L'un des problèmes majeurs, tant pour les scénaristes que pour les acteurs, concerne les résidus, c'est-à-dire les paiements versés lorsque les programmes sont rediffusés ou remis sur un service de streaming. Les résidus du streaming sont nettement inférieurs à ceux de la télévision en réseau, et parfois n'existent même pas du tout pour les écrivains et les acteurs, un problème inquiétant alors que les consommateurs modifient leurs habitudes de visionnage vers les plateformes numériques et s'éloignent de la télévision par câble ou en réseau. Les deux syndicats s'inquiètent également de l'utilisation de l'intelligence artificielle (IA) par les studios.

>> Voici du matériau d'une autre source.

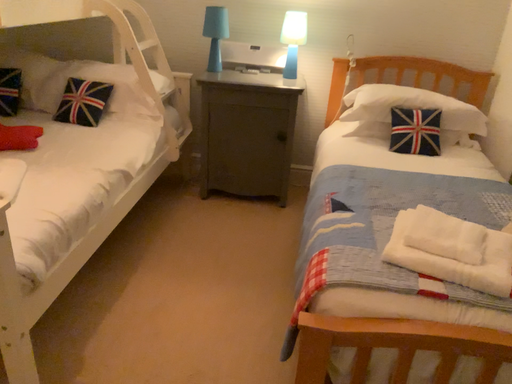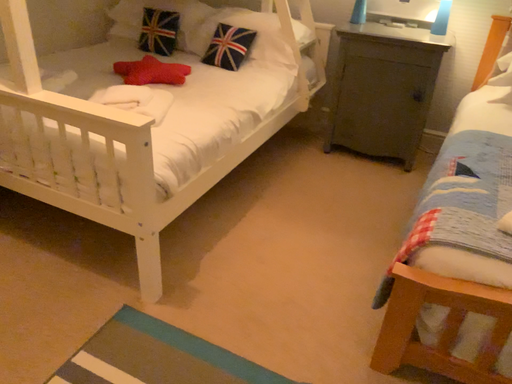 Question: How did the camera likely rotate when shooting the video?

Choices:
 (A) rotated left
 (B) rotated right

Answer: (A) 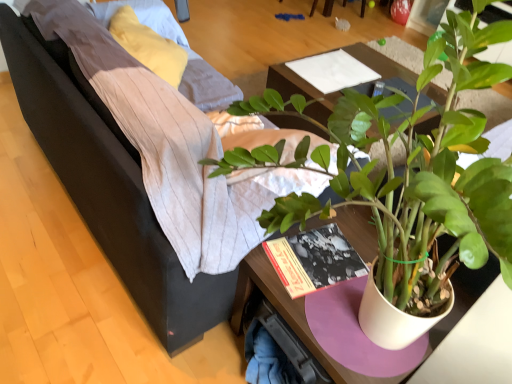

Les sondages indiquent qu'une pluralité d'Américains se rangent du côté des acteurs et des écrivains impliqués dans les grèves, avec un Los Angeles Times/Leger publié début août montre que 38 pour cent des personnes interrogées sont plus sympathiques à leur égard, contre seulement 7 pour cent déclarant éprouver plus de sympathie à l'égard des studios.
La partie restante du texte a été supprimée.